Estranhamente, os produtos do gênero estabelecidos nessa caixa de horror adolescente norte-americano vem sendo tão fracos que a obra de Cohen e Halberg nem soa tão terrível de cara, apenas se encaixa nesse lugar pouco inspirado e também com algo em comum a muitos desses colegas, lapsos mais imaginativos nas cenas que levam às mortes. Pode soar repetitivo citar novamente a franquia chave dos anos 2000, mas é justamente ela que criou uma mística ao redor das cenas de fatalidades de seus personagens e é também a coluna principal em que O Tarô da Morte tenta sustentar sua ideia nada original. Ninguém nunca mais pegou uma estrada sem se lembrar das cenas de Premonição, ou viajou em um avião, foi a um parque de diversões e até mesmo ao dentista sem em algum momento se lembrar que o acaso poderia transformar pequenas situações em uma morte terrível. O cinema de terror ficou marcado e muitos cineastas ainda tentam, na maioria sem sucesso, repetir os feitos estabelecidos nos primeiros filmes da franquia. Ocorre que aqui, existe sim alguma vontade de criar algo interessante a partir das imagens, a maldição lida nas cartas se traduz na construção das cenas, isolando seus personagens e colocando as ilustrações vivas em ação, não existe um inimigo imaginário ou invisível, ele ganha corpo, mas é também a sucessão de fatos com objetos e cenários que desencadeia a morte, porém, além da fotografia muito escura, Cohen e Halberg se acovardam para encaixarem seu trabalho dentro de uma certa faixa da censura, lapidam a violência e quando ela finalmente ocorre, a escondem completamente.

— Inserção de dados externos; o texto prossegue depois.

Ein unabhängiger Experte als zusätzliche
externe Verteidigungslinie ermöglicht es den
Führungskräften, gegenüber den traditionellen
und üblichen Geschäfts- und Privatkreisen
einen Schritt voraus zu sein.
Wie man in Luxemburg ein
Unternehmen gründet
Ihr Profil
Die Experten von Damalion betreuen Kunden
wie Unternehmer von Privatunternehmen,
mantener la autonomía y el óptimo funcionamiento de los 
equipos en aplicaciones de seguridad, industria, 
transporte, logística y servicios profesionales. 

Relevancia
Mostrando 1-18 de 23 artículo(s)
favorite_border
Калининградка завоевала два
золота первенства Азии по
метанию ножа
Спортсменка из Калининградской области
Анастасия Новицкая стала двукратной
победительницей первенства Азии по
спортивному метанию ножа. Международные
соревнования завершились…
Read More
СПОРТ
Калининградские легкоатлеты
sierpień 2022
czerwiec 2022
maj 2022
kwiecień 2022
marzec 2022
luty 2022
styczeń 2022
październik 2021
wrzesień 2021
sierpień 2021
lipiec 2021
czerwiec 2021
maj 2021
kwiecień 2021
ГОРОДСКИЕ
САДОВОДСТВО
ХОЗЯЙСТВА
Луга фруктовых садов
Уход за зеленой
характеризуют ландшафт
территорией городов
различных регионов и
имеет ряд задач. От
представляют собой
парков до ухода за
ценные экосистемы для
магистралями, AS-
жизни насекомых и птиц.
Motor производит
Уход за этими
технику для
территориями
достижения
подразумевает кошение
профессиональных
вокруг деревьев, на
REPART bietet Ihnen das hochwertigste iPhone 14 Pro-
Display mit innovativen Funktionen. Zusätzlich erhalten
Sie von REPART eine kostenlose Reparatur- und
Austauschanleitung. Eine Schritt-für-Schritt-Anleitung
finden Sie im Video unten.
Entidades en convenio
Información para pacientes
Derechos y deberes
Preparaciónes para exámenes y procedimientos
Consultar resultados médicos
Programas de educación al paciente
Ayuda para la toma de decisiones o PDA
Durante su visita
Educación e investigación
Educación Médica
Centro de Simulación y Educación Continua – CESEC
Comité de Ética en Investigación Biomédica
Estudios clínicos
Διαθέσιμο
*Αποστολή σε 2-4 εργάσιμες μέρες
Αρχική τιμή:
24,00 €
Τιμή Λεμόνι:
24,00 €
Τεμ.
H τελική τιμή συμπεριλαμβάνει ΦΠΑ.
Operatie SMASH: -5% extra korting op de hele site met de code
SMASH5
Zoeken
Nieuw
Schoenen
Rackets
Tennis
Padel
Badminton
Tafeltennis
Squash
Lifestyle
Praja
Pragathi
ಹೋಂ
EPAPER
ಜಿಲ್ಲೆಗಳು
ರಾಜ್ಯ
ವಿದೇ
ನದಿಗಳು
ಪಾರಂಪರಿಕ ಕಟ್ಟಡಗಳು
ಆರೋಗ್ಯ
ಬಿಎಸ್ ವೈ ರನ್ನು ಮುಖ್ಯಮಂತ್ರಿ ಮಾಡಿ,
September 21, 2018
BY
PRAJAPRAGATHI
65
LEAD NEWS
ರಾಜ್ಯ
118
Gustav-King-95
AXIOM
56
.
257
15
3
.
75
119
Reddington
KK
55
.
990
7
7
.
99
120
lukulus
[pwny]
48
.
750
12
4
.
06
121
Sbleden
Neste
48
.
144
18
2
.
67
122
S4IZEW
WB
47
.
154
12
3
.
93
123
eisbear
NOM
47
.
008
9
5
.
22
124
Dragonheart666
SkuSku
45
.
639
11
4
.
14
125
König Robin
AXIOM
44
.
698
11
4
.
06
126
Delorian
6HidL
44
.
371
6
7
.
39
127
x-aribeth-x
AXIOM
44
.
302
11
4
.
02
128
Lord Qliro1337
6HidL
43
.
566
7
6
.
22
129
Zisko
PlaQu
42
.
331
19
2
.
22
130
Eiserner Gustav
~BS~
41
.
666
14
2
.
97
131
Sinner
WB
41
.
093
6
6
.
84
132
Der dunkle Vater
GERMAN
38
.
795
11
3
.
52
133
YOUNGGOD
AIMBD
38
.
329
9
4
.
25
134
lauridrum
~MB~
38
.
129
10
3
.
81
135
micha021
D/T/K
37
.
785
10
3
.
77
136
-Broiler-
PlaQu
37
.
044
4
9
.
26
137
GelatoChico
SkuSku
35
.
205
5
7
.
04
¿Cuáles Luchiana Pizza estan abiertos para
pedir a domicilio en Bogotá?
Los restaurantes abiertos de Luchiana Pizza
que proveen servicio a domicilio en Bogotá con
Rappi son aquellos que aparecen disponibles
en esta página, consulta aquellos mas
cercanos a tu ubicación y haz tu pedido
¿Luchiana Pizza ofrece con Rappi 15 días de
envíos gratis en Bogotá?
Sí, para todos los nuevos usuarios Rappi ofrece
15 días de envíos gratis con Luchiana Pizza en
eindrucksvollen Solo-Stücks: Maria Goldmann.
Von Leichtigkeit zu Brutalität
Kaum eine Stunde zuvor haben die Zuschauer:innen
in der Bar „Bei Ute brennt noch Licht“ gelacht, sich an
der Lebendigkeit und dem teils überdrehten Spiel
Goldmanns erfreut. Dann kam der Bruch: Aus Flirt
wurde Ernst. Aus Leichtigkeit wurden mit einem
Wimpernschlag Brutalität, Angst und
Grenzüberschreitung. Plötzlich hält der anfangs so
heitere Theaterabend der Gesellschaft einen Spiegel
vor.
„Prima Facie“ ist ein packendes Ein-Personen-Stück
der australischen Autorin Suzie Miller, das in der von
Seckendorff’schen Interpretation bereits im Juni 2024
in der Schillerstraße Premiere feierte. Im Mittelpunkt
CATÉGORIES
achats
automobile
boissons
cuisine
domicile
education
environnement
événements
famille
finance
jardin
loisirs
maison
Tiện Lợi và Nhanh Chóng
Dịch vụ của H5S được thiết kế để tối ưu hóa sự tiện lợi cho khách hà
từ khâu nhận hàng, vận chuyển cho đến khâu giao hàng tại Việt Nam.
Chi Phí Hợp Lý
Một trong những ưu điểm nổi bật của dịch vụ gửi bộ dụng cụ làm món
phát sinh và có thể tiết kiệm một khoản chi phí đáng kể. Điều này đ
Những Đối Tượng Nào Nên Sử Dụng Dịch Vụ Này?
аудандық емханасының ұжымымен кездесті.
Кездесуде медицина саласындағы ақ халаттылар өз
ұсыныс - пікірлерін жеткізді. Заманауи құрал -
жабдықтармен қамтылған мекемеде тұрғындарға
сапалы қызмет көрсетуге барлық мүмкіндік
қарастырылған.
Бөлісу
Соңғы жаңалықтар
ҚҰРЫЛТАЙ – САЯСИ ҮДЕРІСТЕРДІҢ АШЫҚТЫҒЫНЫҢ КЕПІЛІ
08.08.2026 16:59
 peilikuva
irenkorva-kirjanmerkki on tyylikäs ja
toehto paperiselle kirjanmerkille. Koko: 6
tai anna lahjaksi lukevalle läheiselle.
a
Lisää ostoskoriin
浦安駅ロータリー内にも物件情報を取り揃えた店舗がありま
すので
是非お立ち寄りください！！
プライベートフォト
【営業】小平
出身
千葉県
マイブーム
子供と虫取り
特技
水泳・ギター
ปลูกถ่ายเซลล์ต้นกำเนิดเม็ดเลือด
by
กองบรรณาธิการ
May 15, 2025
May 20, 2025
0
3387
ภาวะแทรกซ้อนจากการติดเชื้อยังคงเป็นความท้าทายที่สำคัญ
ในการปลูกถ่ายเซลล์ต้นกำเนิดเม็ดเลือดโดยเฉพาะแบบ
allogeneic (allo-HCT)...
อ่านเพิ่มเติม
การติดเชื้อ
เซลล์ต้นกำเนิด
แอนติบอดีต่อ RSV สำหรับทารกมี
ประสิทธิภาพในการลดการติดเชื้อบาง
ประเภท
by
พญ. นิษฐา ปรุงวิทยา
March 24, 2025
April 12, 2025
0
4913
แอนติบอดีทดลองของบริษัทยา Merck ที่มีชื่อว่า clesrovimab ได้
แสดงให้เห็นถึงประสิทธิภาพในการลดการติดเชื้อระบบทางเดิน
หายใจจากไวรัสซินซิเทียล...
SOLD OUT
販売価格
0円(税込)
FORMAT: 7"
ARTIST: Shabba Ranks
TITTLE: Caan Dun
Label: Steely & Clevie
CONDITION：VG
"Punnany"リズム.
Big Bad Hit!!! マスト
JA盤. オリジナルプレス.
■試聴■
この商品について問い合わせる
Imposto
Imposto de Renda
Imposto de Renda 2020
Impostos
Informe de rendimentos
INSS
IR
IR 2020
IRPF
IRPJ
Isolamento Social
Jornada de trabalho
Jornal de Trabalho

Quando uma das jovens é assassinada pela carta do mágico, por exemplo, toda a composição é interessantíssima, mas a serra que a corta nunca é mostrada, tudo fica limpo, velado, toda tensão criada para enfrentar a morte se perde em um véu que oculta a visceralidade, o horror, o sangue, revelando mais vontade de vender algo do que de fazer terror.
Além do texto terrível que coloca o espectador como se fosse uma criança de 5 anos - também nada novo em como esses filmes operam -, parece que O Tarô da Morte não só precisa repetir e dizer claramente algumas coisas porque quem assiste só pode ser burro ou talvez esteja distraído com outras atividades, como também presumiu que essas pessoas não podem ser chocadas com nada muito violento ou pessimista. A “vilã” é uma entidade com história, nome e rosto, cria-se quase um melodrama ao seu redor porque é necessário para esse filme que seus personagens façam praticamente uma terapia coletiva, os signos os rotulam e estabelecem suas personalidades e sinas, da mesma forma que o tarô é capaz de atravessar barreiras espirituais para construir empatia entre a causadora das mortes e os jovens perseguidos. É no mínimo engraçado e um tanto lamentável que a trama sempre caminhe para esse lugar de que tudo vai ficar bem e pode ser resolvido, até criar uma redenção romântica de um personagem que apenas serviria de motor para as mortes em sequência. Além de ser algo covarde é uma decisão comercial esquisita, que, como dito lá no começo, quebra qualquer possibilidade mais comum de seguir uma franquia.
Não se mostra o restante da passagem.